- _Work task_: Only the lines below between the one holding "Dit product beoordelen" and the one holding "Arborant une élégante", inclusive, are to be reproduced word for word; the pictures are to be left out.

- _Record excerpts_:

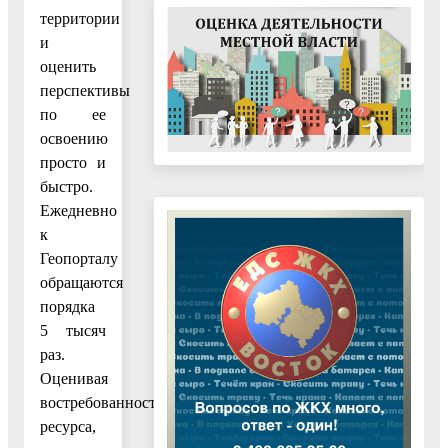
территории
и
оценить
перспективы
по ее
освоению
просто и
быстро.
Ежедневно
к
Геопорталу
обращаются
порядка
5 тысяч
раз.
Оценивая
востребованность
ресурса,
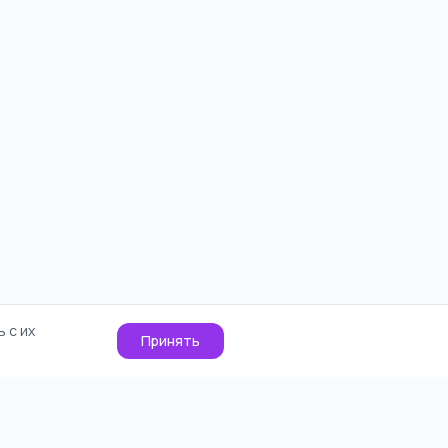
 с их
Принять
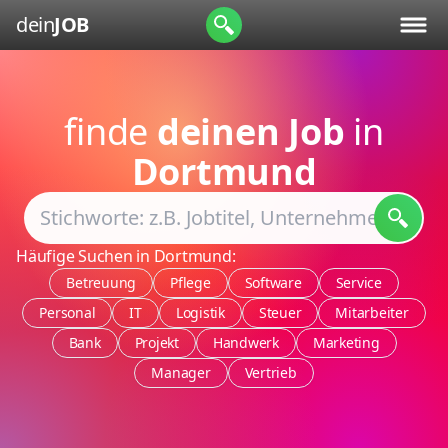
dein
JOB
finde
deinen Job
in
Dortmund
Häufige Suchen in Dortmund:
Betreuung
Pflege
Software
Service
Personal
IT
Logistik
Steuer
Mitarbeiter
Bank
Projekt
Handwerk
Marketing
Manager
Vertrieb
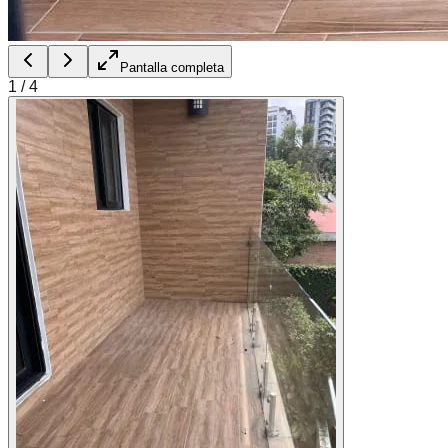
Pantalla completa
1
/
4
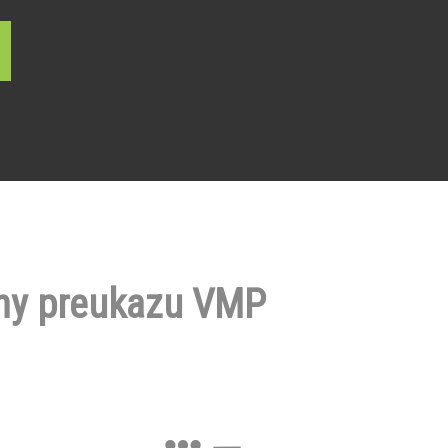
ny preukazu VMP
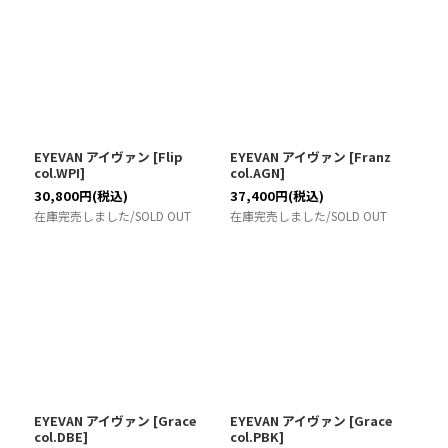
EYEVAN アイヴァン
[
Flip
EYEVAN アイヴァン
[
Franz
col.WPI
]
col.AGN
]
30,800
円
(税込)
37,400
円
(税込)
在庫完売しました/SOLD OUT
在庫完売しました/SOLD OUT
EYEVAN アイヴァン
[
Grace
EYEVAN アイヴァン
[
Grace
col.DBE
]
col.PBK
]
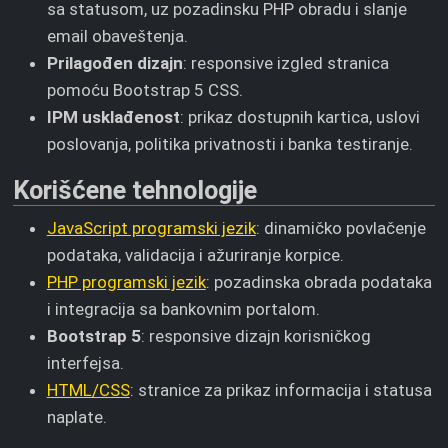
sa statusom, uz pozadinsku PHP obradu i slanje
email obaveštenja.
Prilagođen dizajn
: responsive izgled stranica
pomoću Bootstrap 5 CSS.
IPM usklađenost
: prikaz dostupnih kartica, uslovi
poslovanja, politika privatnosti i banka testiranje.
Korišćene tehnologije
JavaScript programski jezik
: dinamičko povlačenje
podataka, validacija i ažuriranje korpice.
PHP programski jezik
: pozadinska obrada podataka
i integracija sa bankovnim portalom.
Bootstrap 5
: responsive dizajn korisničkog
interfejsa.
HTML/CSS
: stranice za prikaz informacija i statusa
naplate.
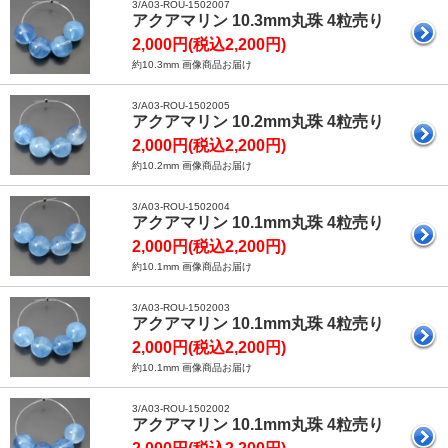
3/A03-ROU-1502007
アクアマリン 10.3mm丸珠 4粒売り
2,000円(税込2,200円)
約10.3mm 画像商品お届け
3/A03-ROU-1502005
アクアマリン 10.2mm丸珠 4粒売り
2,000円(税込2,200円)
約10.2mm 画像商品お届け
3/A03-ROU-1502004
アクアマリン 10.1mm丸珠 4粒売り
2,000円(税込2,200円)
約10.1mm 画像商品お届け
3/A03-ROU-1502003
アクアマリン 10.1mm丸珠 4粒売り
2,000円(税込2,200円)
約10.1mm 画像商品お届け
3/A03-ROU-1502002
アクアマリン 10.1mm丸珠 4粒売り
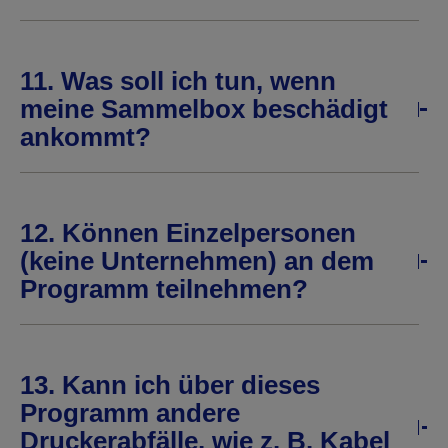
11. Was soll ich tun, wenn
meine Sammelbox beschädigt
ankommt?
12. Können Einzelpersonen
(keine Unternehmen) an dem
Programm teilnehmen?
13. Kann ich über dieses
Programm andere
Druckerabfälle, wie z. B. Kabel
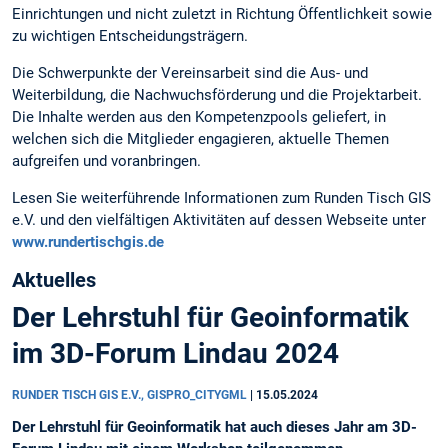
Einrichtungen und nicht zuletzt in Richtung Öffentlichkeit sowie
zu wichtigen Entscheidungsträgern.
Die Schwerpunkte der Vereinsarbeit sind die Aus- und
Weiterbildung, die Nachwuchsförderung und die Projektarbeit.
Die Inhalte werden aus den Kompetenzpools geliefert, in
welchen sich die Mitglieder engagieren, aktuelle Themen
aufgreifen und voranbringen.
Lesen Sie weiterführende Informationen zum Runden Tisch GIS
e.V. und den vielfältigen Aktivitäten auf dessen Webseite unter
www.rundertischgis.de
Aktuelles
Der Lehrstuhl für Geoinformatik
im 3D-Forum Lindau 2024
RUNDER TISCH GIS E.V., GISPRO_CITYGML
|
15.05.2024
Der Lehrstuhl für Geoinformatik hat auch dieses Jahr am 3D-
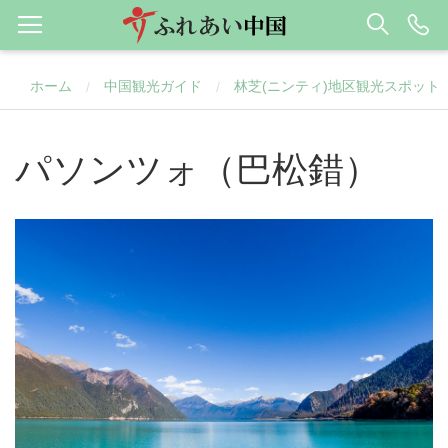
ホーム
中国観光ガイド
林芝(ニンティ)地区観光スポット
/
/
パソンツォ（巴松錯）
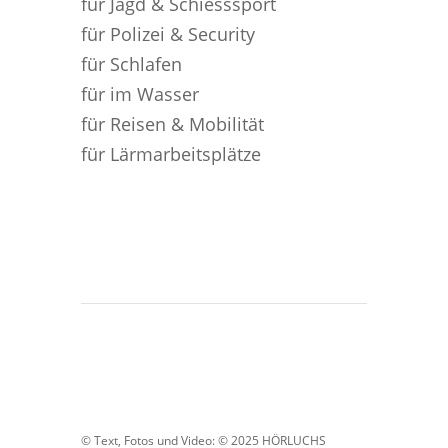
für Jagd & Schiesssport
für Polizei & Security
für Schlafen
für im Wasser
für Reisen & Mobilität
für Lärmarbeitsplätze
© Text, Fotos und Video: © 2025 HÖRLUCHS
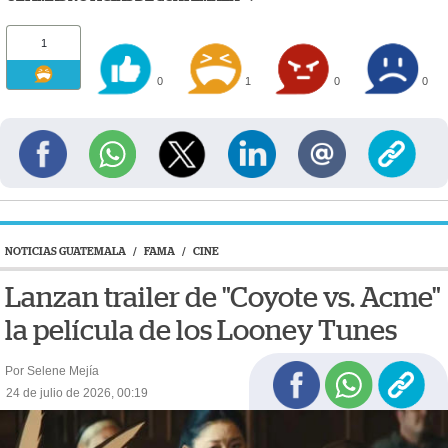
1
0
1
0
0
NOTICIAS GUATEMALA
/
FAMA
/
CINE
Lanzan trailer de "Coyote vs. Acme"
la película de los Looney Tunes
Por Selene Mejía
24 de julio de 2026, 00:19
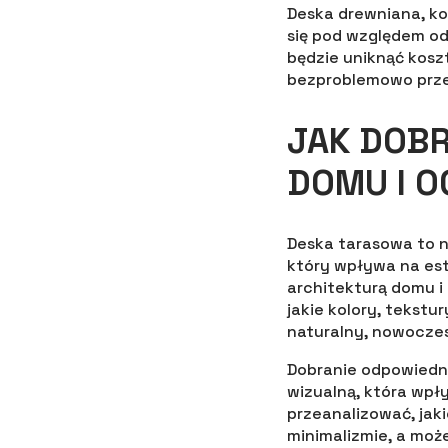
Deska drewniana, 
się pod względem odp
będzie uniknąć kosz
bezproblemowo przez
JAK DOBR
DOMU I 
Deska tarasowa to n
który wpływa na este
architekturą domu i
jakie kolory, tekstu
naturalny, nowocze
Dobranie odpowiedni
wizualną, która wpł
przeanalizować, ja
minimalizmie, a może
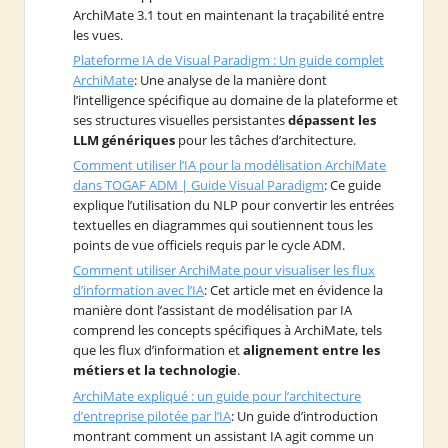
ArchiMate 3.1 tout en maintenant la traçabilité entre
les vues.
Plateforme IA de Visual Paradigm : Un guide complet
ArchiMate
: Une analyse de la manière dont
l’intelligence spécifique au domaine de la plateforme et
ses structures visuelles persistantes
dépassent les
LLM génériques
pour les tâches d’architecture.
Comment utiliser l’IA pour la modélisation ArchiMate
dans TOGAF ADM | Guide Visual Paradigm
: Ce guide
explique l’utilisation du NLP pour convertir les entrées
textuelles en diagrammes qui soutiennent tous les
points de vue officiels requis par le cycle ADM.
Comment utiliser ArchiMate pour visualiser les flux
d’information avec l’IA
: Cet article met en évidence la
manière dont l’assistant de modélisation par IA
comprend les concepts spécifiques à ArchiMate, tels
que les flux d’information et
alignement entre les
métiers et la technologie
.
ArchiMate expliqué : un guide pour l’architecture
d’entreprise pilotée par l’IA
: Un guide d’introduction
montrant comment un assistant IA agit comme un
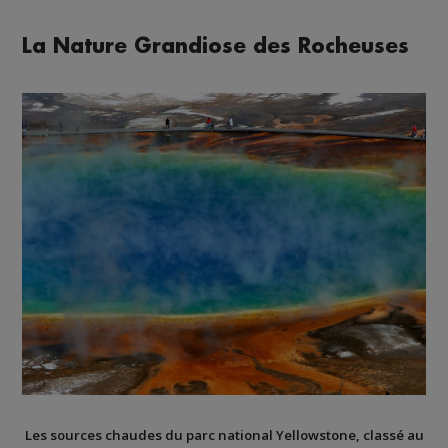
La Nature Grandiose des Rocheuses
Les sources chaudes du parc national Yellowstone, classé au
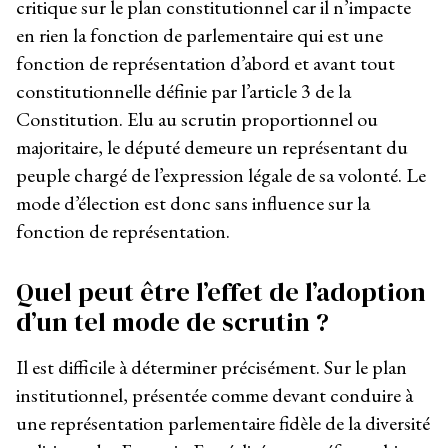
critique sur le plan constitutionnel car il n’impacte
en rien la fonction de parlementaire qui est une
fonction de représentation d’abord et avant tout
constitutionnelle définie par l’article 3 de la
Constitution. Elu au scrutin proportionnel ou
majoritaire, le député demeure un représentant du
peuple chargé de l’expression légale de sa volonté. Le
mode d’élection est donc sans influence sur la
fonction de représentation.
Quel peut être l’effet de l’adoption
d’un tel mode de scrutin ?
Il est difficile à déterminer précisément. Sur le plan
institutionnel, présentée comme devant conduire à
une représentation parlementaire fidèle de la diversité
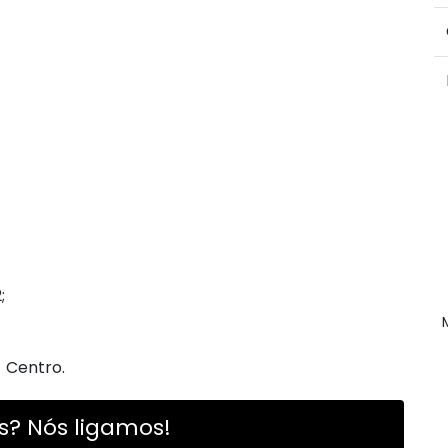
;
- Centro.
? Nós ligamos!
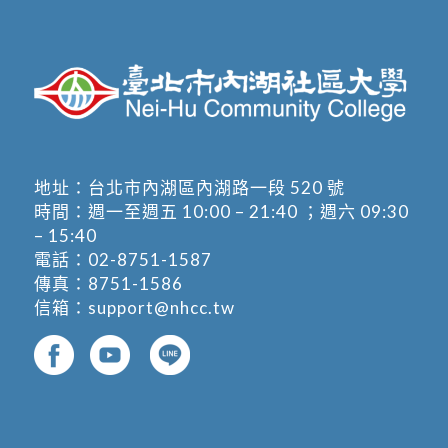
地址：
台北市內湖區內湖路一段 520 號
時間：週一至週五 10:00 – 21:40 ；週六 09:30
– 15:40
電話：
02-8751-1587
傳真：8751-1586
信箱：
support@nhcc.tw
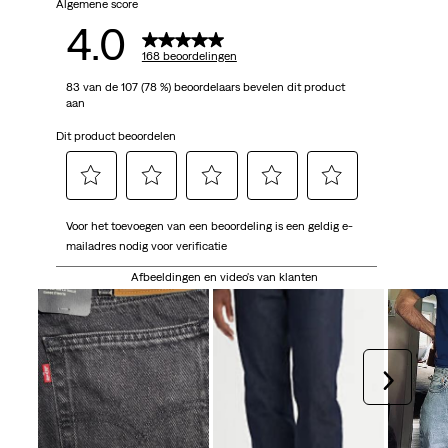
Algemene score
4.0
168 beoordelingen
83 van de 107 (78 %) beoordelaars bevelen dit product
aan
Dit product beoordelen
Selecteer
Selecteer
Selecteer
Selecteer
Selecteer
Voor het toevoegen van een beoordeling is een geldig e-
om
om
om
om
om
mailadres nodig voor verificatie
het
het
het
het
het
artikel
artikel
artikel
artikel
artikel
Afbeeldingen en video's van klanten
te
te
te
te
te
beoordelen
beoordelen
beoordelen
beoordelen
beoordelen
met
met
met
met
met
1
2
3
4
5
Volgen
ster.
sterren.
sterren.
sterren.
sterren.
Hiermee
Hiermee
Hiermee
Hiermee
Hiermee
open
open
open
open
open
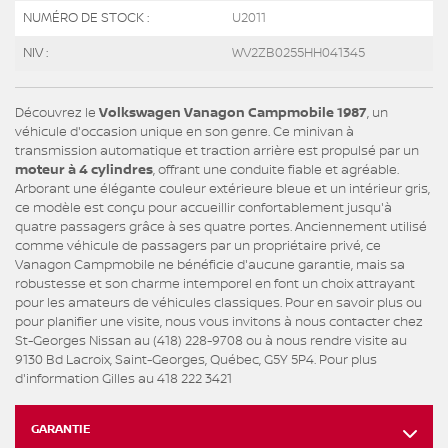
NUMÉRO DE STOCK :
U2011
NIV :
WV2ZB0255HH041345
Découvrez le
Volkswagen Vanagon Campmobile 1987
, un
véhicule d'occasion unique en son genre. Ce minivan à
transmission automatique et traction arrière est propulsé par un
moteur à 4 cylindres
, offrant une conduite fiable et agréable.
Arborant une élégante couleur extérieure bleue et un intérieur gris,
ce modèle est conçu pour accueillir confortablement jusqu'à
quatre passagers grâce à ses quatre portes. Anciennement utilisé
comme véhicule de passagers par un propriétaire privé, ce
Vanagon Campmobile ne bénéficie d'aucune garantie, mais sa
robustesse et son charme intemporel en font un choix attrayant
pour les amateurs de véhicules classiques. Pour en savoir plus ou
pour planifier une visite, nous vous invitons à nous contacter chez
St-Georges Nissan au (418) 228-9708 ou à nous rendre visite au
9130 Bd Lacroix, Saint-Georges, Québec, G5Y 5P4. Pour plus
d'information Gilles au 418 222 3421
GARANTIE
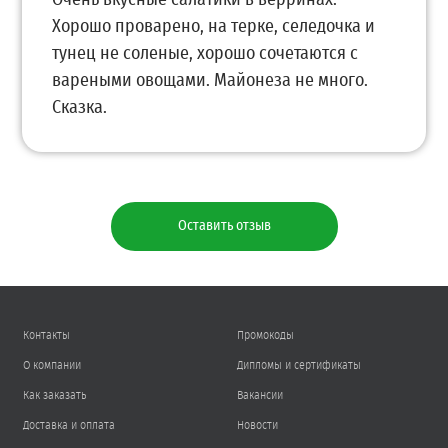
Хорошо проварено, на терке, селедочка и
тунец не соленые, хорошо сочетаются с
вареными овощами. Майонеза не много.
Сказка.
Оставить отзыв
Контакты
Промокоды
О компании
Дипломы и сертификаты
Как заказать
Вакансии
Доставка и оплата
Новости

- _Result_:
Dit product beoordelen
Selecteer
Selecteer
Selecteer
Selecteer
Selecteer
Voor het toevoegen van een beoordeling is een geldig e-
om
om
om
om
om
mailadres nodig voor verificatie
het
het
het
het
het
artikel
artikel
artikel
artikel
artikel
Afbeeldingen en video's van klanten
te
te
te
te
te
beoordelen
beoordelen
beoordelen
beoordelen
beoordelen
met
met
met
met
met
1
2
3
4
5
Volgen
ster.
sterren.
sterren.
sterren.
sterren.
Hiermee
Hiermee
Hiermee
Hiermee
Hiermee
open
open
open
open
open
NUMÉRO DE STOCK :
U2011
NIV :
WV2ZB0255HH041345
Découvrez le
Volkswagen Vanagon Campmobile 1987
, un
véhicule d'occasion unique en son genre. Ce minivan à
transmission automatique et traction arrière est propulsé par un
moteur à 4 cylindres
, offrant une conduite fiable et agréable.
Arborant une élégante couleur extérieure bleue et un intérieur gris,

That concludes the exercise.